Facing the Puerta de Alcalá, Bakan Madrid operates as a restaurant grounded in process rather than interpretation. While its scale, location and evening programming place it firmly within Madrid’s contemporary dining scene, the kitchen remains anchored to techniques and ingredients that precede the city by centuries.
Opened as part of the Grupo Bakan project founded by Lalo and Eduardo Durazo alongside Óscar Gaviño Valladares, the Madrid restaurant follows the same principles established in Wynwood, Miami: Mexican cuisine approached through origin, memory and method, with corn, fire and fermentation forming its structural core.
Corn as Foundation

At Bakan, the tortilla is not a vehicle but a statement. Maíz criollo — including blue chalqueño corn sourced from farming communities in the Valley of Chalco — is imported directly from Mexico and processed on site. Through daily nixtamalisation and stone grinding, the restaurant produces its own masa, following the same methods used in Mesoamerican kitchens for generations.

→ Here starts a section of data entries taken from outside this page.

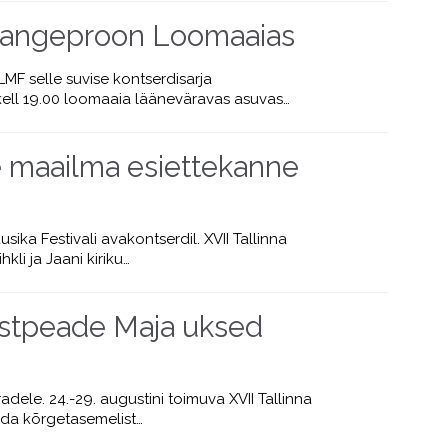
 Langeproon Loomaaias
F selle suvise kontserdisarja
ell 19.00 loomaaia lääneväravas asuvas…
se maailma esiettekanne
ka Festivali avakontserdil. XVII Tallinna
li ja Jaani kiriku…
Mustpeade Maja uksed
le. 24.-29. augustini toimuva XVII Tallinna
ida kõrgetasemelist…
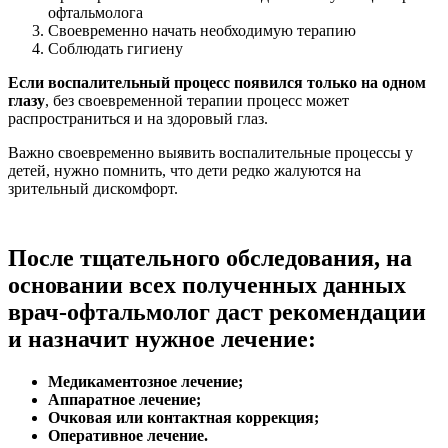
офтальмолога
Своевременно начать необходимую терапию
Соблюдать гигиену
Если воспалительный процесс появился только на одном
глазу
, без своевременной терапии процесс может
распространиться и на здоровый глаз.
Важно своевременно выявить воспалительные процессы у
детей, нужно помнить, что дети редко жалуются на
зрительный дискомфорт.
После тщательного обследования, на
основании всех полученных данных
врач-офтальмолог даст рекомендации
и назначит нужное лечение:
Медикаментозное лечение;
Аппаратное лечение;
Очковая или контактная коррекция;
Оперативное лечение.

The result is a tortilla that is pliable, aromatic and structurally sound, capable of carrying filling without dilution. This foundation defines the restaurant’s taco programme, which ranges from pressed carnitas with chicharrón and guacamole, to Iberian pork cochinita pibil with achiote and orange, beef rib with guajillo chilli, and seafood options such as sea bass with guajillo butter. Each taco is composed with restraint, allowing the corn to remain present rather than receding into the background.
Fire, Smoke and Depth

Beyond the tortilla, cooking over wood fire plays a central role. Proteins from land and sea are treated with direct heat, drawing on techniques associated with Oaxacan markets rather than restaurant kitchens. Smoke is applied deliberately, used to deepen flavour rather than dominate it.
The menu extends into a concise but focused selection of moles — including three Oaxacan references — alongside traditional desserts such as Tres Leches and Campechana, which close the meal without unnecessary reinterpretation.
A Liquid Archive of Mexico

Bakan’s bar functions as an archive as much as a service point. With more than 250 references of mezcal and tequila, the selection spans industrial producers, small-batch distilleries and ancestral methods. Fermentations using wild yeasts and infusions incorporating ingredients such as cacao, chicken breast or Iberian ham reflect historical practices rather than novelty.

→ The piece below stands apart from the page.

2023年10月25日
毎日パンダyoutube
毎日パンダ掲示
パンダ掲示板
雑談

Alongside straight pours, the menu includes a dedicated margarita section and traditional preparations such as micheladas and cheladas, offering lower-alcohol options that remain firmly rooted in Mexican drinking culture.
Space and Atmosphere

The dining room balances visual intensity with functional clarity. Mexican crafts, Huichol art, ceramics from Santa María del Cobre and references to Michoacán and Oaxaca are integrated without theatrical staging. Music forms part of the restaurant’s evening rhythm: DJ sets and scheduled mariachi performances appear later in the night, allowing the space to transition gradually rather than abruptly.

Seasonal moments, such as Día de Muertos, are marked through food and ritual — pan de muerto prepared according to traditional recipes, spiced chocolate, and symbolic décor — reinforcing the restaurant’s commitment to cultural continuity rather than spectacle.
Editorial Verdict

Bakan Madrid does not attempt to modernise Mexican cuisine, nor does it reduce it to nostalgia. Its strength lies in repetition, discipline and respect for process. By placing nixtamalised corn, wood fire and traditional fermentation at the centre of its operation, the restaurant offers a form of Mexican cooking that is both direct and grounded.
In a city where Mexican cuisine is often filtered through adaptation, Bakan stands apart by insisting on method. The result is a restaurant where flavour, structure and cultural reference remain aligned — from the tortilla to the last pour of mezcal.